Tauwan Patterson. [left] Making the RIAA smile one CD purchase at a time.
The RIAA on why they are "hunting for witches", a.k.a. going after illegal downloaders in college:
"...Yet this is about far more than the size of a particular slice of the pie. This is about a generation of music fans. College students used to be the music industry's best customers..."
Before we go any further people let me just say that some of us young folk are an exception to the rule. Let's go ahead and use me as an example. I am no longer in college, yes, [As of May 2006 you could find me shouting the 'Real World is awesome!' from many a bar or house party in Los Angeles]but between 2002 and 2006 I was all about buying new music.

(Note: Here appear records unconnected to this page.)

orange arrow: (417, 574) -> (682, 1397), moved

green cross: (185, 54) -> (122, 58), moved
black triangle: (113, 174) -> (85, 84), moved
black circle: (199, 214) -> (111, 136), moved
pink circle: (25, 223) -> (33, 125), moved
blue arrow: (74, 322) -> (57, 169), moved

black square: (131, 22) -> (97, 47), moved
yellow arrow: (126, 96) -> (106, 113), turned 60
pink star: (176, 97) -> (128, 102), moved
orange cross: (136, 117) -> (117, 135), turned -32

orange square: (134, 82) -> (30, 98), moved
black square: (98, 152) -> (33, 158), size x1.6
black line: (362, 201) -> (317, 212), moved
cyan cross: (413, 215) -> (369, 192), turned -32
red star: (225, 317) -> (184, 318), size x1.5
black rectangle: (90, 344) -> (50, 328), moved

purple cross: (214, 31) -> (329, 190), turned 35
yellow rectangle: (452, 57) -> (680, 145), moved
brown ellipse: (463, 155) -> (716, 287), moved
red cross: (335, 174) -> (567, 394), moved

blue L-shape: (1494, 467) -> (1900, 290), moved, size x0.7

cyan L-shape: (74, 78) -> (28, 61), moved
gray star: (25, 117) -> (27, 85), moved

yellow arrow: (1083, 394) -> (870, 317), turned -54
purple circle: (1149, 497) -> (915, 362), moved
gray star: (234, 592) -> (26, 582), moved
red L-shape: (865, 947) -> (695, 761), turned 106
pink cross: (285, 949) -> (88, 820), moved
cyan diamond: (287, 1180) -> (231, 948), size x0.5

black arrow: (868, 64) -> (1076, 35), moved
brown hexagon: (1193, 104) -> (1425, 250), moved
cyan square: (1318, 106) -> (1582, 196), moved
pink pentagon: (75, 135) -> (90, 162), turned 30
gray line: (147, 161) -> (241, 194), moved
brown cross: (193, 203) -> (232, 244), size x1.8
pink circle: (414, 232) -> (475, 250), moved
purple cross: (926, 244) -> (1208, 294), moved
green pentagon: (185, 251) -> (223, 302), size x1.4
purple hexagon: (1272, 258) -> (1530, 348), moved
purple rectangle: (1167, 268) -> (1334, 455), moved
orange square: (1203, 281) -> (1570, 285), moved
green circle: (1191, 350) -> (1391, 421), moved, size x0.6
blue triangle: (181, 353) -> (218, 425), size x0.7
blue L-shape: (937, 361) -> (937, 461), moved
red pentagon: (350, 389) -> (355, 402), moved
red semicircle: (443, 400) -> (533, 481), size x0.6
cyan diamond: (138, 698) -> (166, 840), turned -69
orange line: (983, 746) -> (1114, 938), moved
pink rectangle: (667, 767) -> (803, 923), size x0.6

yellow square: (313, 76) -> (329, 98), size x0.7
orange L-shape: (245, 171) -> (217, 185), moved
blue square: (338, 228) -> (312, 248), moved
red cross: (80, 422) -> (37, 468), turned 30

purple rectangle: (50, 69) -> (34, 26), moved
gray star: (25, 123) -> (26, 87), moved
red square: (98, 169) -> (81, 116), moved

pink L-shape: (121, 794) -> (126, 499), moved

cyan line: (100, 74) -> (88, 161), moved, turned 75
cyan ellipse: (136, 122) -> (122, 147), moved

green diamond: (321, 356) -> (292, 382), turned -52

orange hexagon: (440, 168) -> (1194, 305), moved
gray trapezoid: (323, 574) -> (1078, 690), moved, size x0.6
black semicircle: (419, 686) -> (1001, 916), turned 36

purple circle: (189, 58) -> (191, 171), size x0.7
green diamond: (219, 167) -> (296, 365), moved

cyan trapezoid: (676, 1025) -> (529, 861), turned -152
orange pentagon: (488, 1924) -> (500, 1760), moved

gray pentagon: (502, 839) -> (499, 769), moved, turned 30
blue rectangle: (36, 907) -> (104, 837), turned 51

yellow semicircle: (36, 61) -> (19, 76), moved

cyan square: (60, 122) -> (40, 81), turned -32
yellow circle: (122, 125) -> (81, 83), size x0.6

At times [and even now] it seemed as if my life revolved around new release Tuesdays. Many a work study paycheck went towards new music, even when I became an assistant music director for the school's radio station,or spent my senior year living with a kick ass roommate with an Oink account who turned me on to the world of torrents. And get this, I even made the trek to the LOCAL record store [shout out to BULL MOOSE RECORDS on Maine Street in Brunswick, ME. Still one of my favorite record stores in the country] on many a Monday night, sometimes in the bitter New England cold, snow, and/or rain. [As was the case when Kanye West's Late Registration dropped and my boy Nardo and I walked to BULL MOOSE sharing one flimsy umbrella.]
Okay now I know that I am just rambling, but there are others like me. Others who like having the CD booklets, appreciate those cheap first week sales, and will even buy a CD we already owned weeks in advance cause it's just that good and worth it, so don't go making all kinds of anger fueled generalizations about my narcissistic, over-sexed, over priveleged age group. That shit ain't cute.